* [DIRECTIONS FOR THIS TASK]: Output the data below exactly, images excluded.

++++++

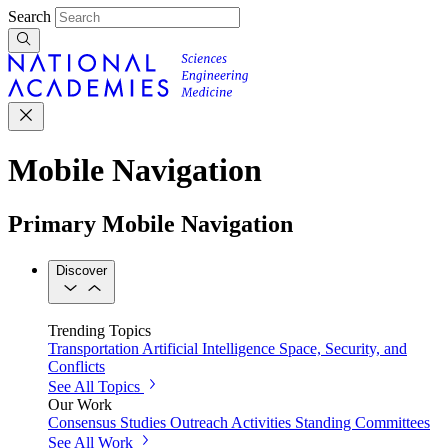
Search
Mobile Navigation
Primary Mobile Navigation
Discover
Trending Topics
Transportation
Artificial Intelligence
Space, Security, and
Conflicts
See All Topics
Our Work
Consensus Studies
Outreach Activities
Standing Committees
See All Work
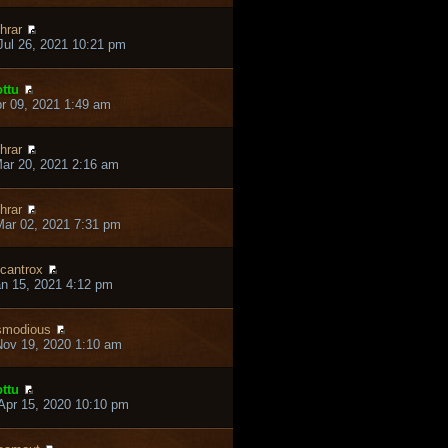
hrar
ul 26, 2021 10:21 pm
ttu
pr 09, 2021 1:49 am
hrar
ar 20, 2021 2:16 am
hrar
ar 02, 2021 7:31 pm
cantrox
an 15, 2021 4:12 pm
smodious
ov 19, 2020 1:10 am
ttu
pr 15, 2020 10:10 pm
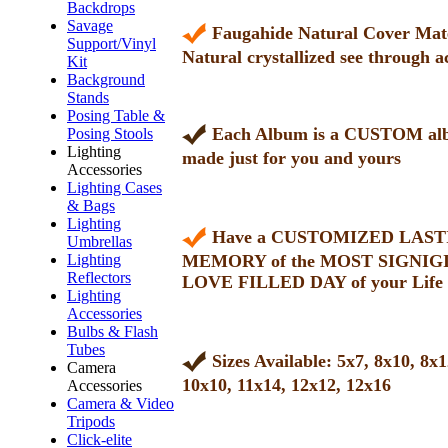
Backdrops
Savage
Faugahide Natural Cover Mate
Support/Vinyl
Natural crystallized see through a
Kit
Background
Stands
Posing Table &
Each Album is a CUSTOM a
Posing Stools
Lighting
made just for you and yours
Accessories
Lighting Cases
& Bags
Lighting
Have a CUSTOMIZED LAST
Umbrellas
Lighting
MEMORY of the MOST SIGNIG
Reflectors
LOVE FILLED DAY of your Life
Lighting
Accessories
Bulbs & Flash
Tubes
Sizes Available: 5x7, 8x10, 8x1
Camera
10x10, 11x14, 12x12, 12x16
Accessories
Camera & Video
Tripods
Click-elite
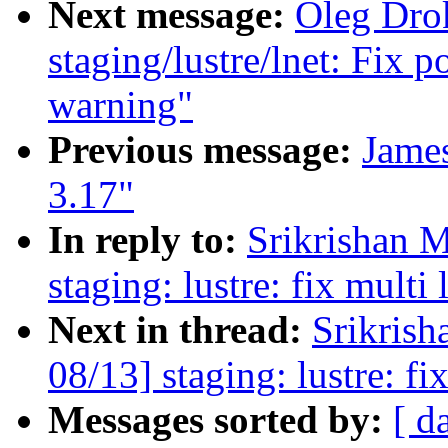
Next message:
Oleg Dro
staging/lustre/lnet: Fix p
warning"
Previous message:
James
3.17"
In reply to:
Srikrishan 
staging: lustre: fix multi 
Next in thread:
Srikris
08/13] staging: lustre: fix
Messages sorted by:
[ d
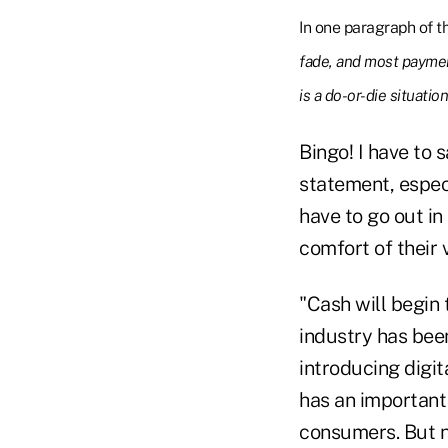
In one paragraph of t
fade, and most paymen
is a do-or-die situation
Bingo! I have to 
statement, espec
have to go out in
comfort of their v
"Cash will begin 
industry has been
introducing digit
has an important
consumers. But no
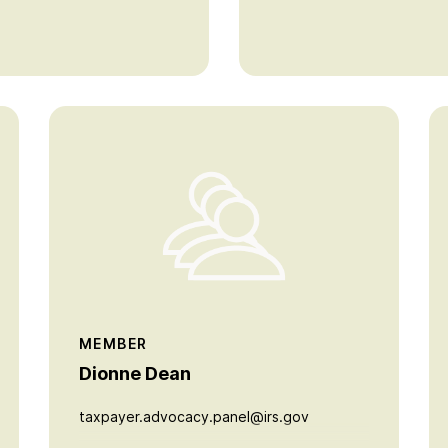
MEMBER
Dionne Dean
taxpayer.advocacy.panel@irs.gov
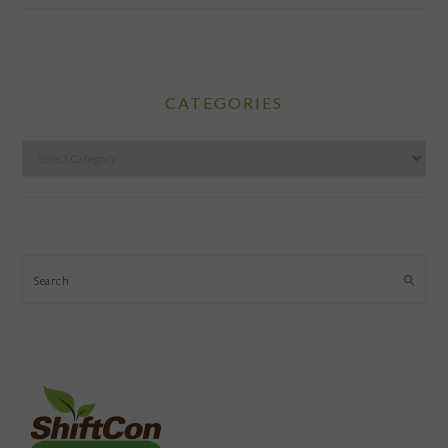
CATEGORIES
Categories
Search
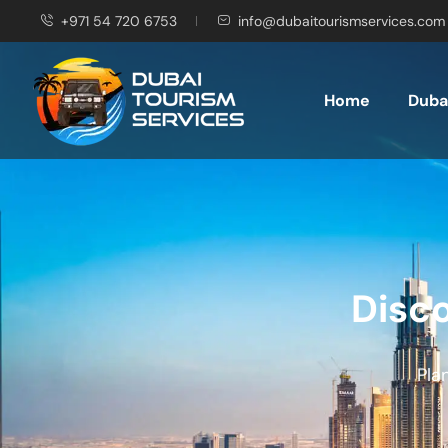
+971 54 720 6753
info@dubaitourismservices.com
Home
Dubai
Disco
Pla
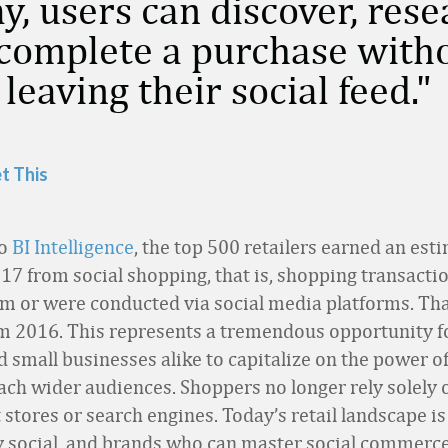
y, users can discover, res
complete a purchase with
 leaving their social feed.
t This
to
BI Intelligence
, the top 500 retailers earned an est
017 from social shopping, that is, shopping transacti
om or were conducted via social media platforms. Th
m 2016. This represents a tremendous opportunity fo
d small businesses alike to capitalize on the power of
ach wider audiences. Shoppers no longer rely solely 
stores or search engines. Today’s retail landscape is
y social, and brands who can master social commerce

++++++

* [SOLUTION FOR THIS EXERCISE]:
Search
Mobile Navigation
Primary Mobile Navigation
Discover
Trending Topics
Transportation
Artificial Intelligence
Space, Security, and
Conflicts
See All Topics
Our Work
Consensus Studies
Outreach Activities
Standing Committees
See All Work
hrar
ul 26, 2021 10:21 pm
ttu
pr 09, 2021 1:49 am
hrar
ar 20, 2021 2:16 am
hrar
ar 02, 2021 7:31 pm
cantrox
an 15, 2021 4:12 pm
smodious
ov 19, 2020 1:10 am
ttu
pr 15, 2020 10:10 pm
Backdrops
Savage
Faugahide Natural Cover Mate
Support/Vinyl
Natural crystallized see through a
Kit
Background
Stands
Posing Table &
Each Album is a CUSTOM a
Posing Stools
Lighting
made just for you and yours
Accessories
Lighting Cases
& Bags
Lighting
Have a CUSTOMIZED LAST
Umbrellas
Lighting
MEMORY of the MOST SIGNIG
Reflectors
LOVE FILLED DAY of your Life
Lighting
Accessories
Bulbs & Flash
Tubes
Sizes Available: 5x7, 8x10, 8x1
Camera
10x10, 11x14, 12x12, 12x16
Accessories
Camera & Video
Tripods
Click-elite
Next message:
Oleg Dro
staging/lustre/lnet: Fix p
warning"
Previous message:
James
3.17"
In reply to:
Srikrishan 
staging: lustre: fix multi 
Next in thread:
Srikris
08/13] staging: lustre: fix
Messages sorted by:
[ d
In one paragraph of t
fade, and most paymen
is a do-or-die situation
Bingo! I have to 
statement, espec
have to go out in
comfort of their v
"Cash will begin 
industry has been
introducing digit
has an important
consumers. But no
MEMBER
Dionne Dean
taxpayer.advocacy.panel@irs.gov
CATEGORIES
Categories
Search
+971 54 720 6753
info@dubaitourismservices.com
Home
Dubai
Disco
Pla
y, users can discover, res
complete a purchase with
 leaving their social feed.
t This
to
BI Intelligence
, the top 500 retailers earned an est
017 from social shopping, that is, shopping transacti
om or were conducted via social media platforms. Th
m 2016. This represents a tremendous opportunity fo
d small businesses alike to capitalize on the power of
ach wider audiences. Shoppers no longer rely solely 
stores or search engines. Today’s retail landscape is
y social, and brands who can master social commerce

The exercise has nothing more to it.